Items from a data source
BEGIN
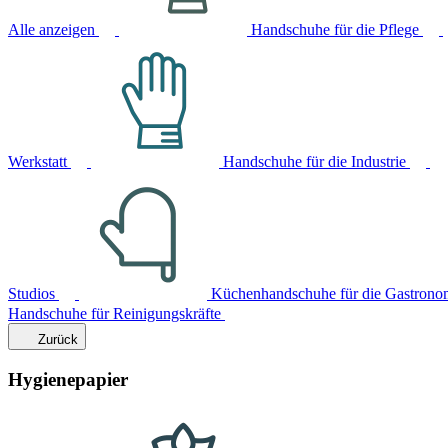
Alle anzeigen
Handschuhe für die Pflege
Werkstatt
Handschuhe für die Industrie
Studios
Küchenhandschuhe für die Gastrono
Handschuhe für Reinigungskräfte
Zurück
Hygienepapier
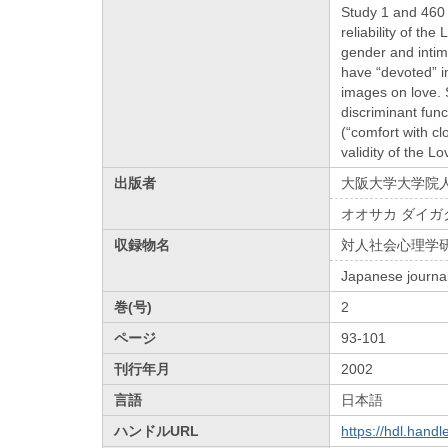
Study 1 and 460 
reliability of th
gender and intim
have “devoted” im
images on love. 
discriminant func
(“comfort with cl
validity of the L
出版者
大阪大学大学院
オオサカ ダイガ
収録物名
対人社会心理学
Japanese journal
巻(号)
2
ページ
93-101
刊行年月
2002
言語
日本語
ハンドルURL
https://hdl.hand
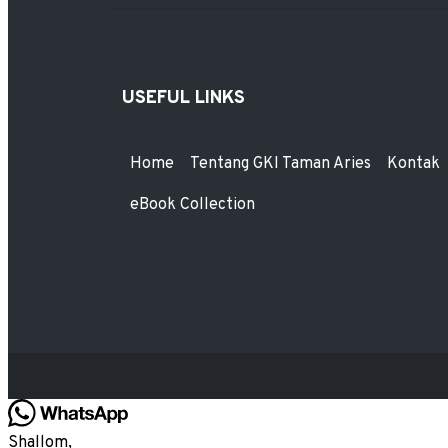
USEFUL LINKS
Home
Tentang GKI Taman Aries
Kontak
eBook Collection
Shallom,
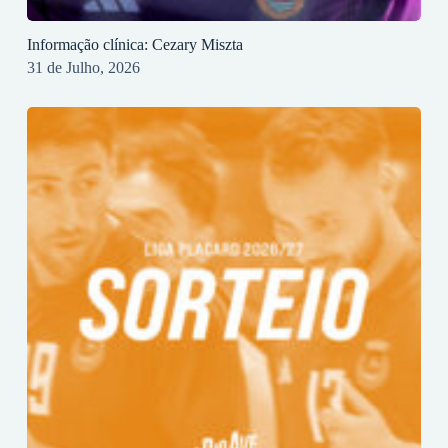
Informação clínica: Cezary Miszta
31 de Julho, 2026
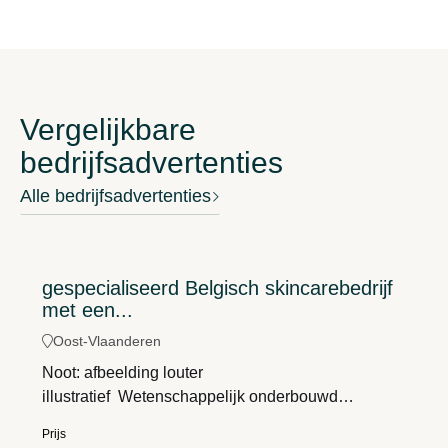
Vergelijkbare
bedrijfsadvertenties
Alle bedrijfsadvertenties
gespecialiseerd Belgisch skincarebedrijf
met een...
Oost-Vlaanderen
Noot: afbeelding louter
illustratief Wetenschappelijk onderbouwd
skincarebedrijf met sterk groeipotentieelHet betreft
Prijs
een gespecialiseerd merk in natuurlijke,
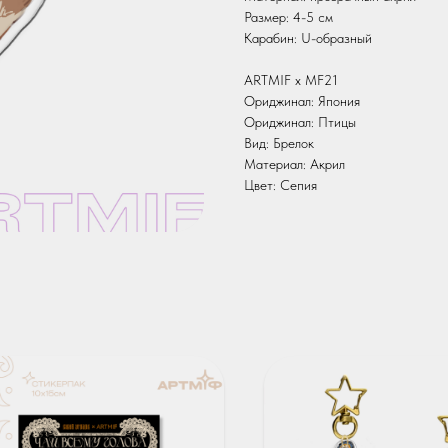
Размер: 4-5 см
Карабин: U-образный
ARTMIF х MF21
Ориджинал: Япония
Ориджинал: Птицы
Вид: Брелок
Материал: Акрил
Цвет: Сепия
END
◆ EXERCISE:
Find the word "gespecialiseerd" in the records and pull out each line that has it.

◆ RESPONSE TO THIS EXERCISE:
gespecialiseerd Belgisch skincarebedrijf
een gespecialiseerd merk in natuurlijke,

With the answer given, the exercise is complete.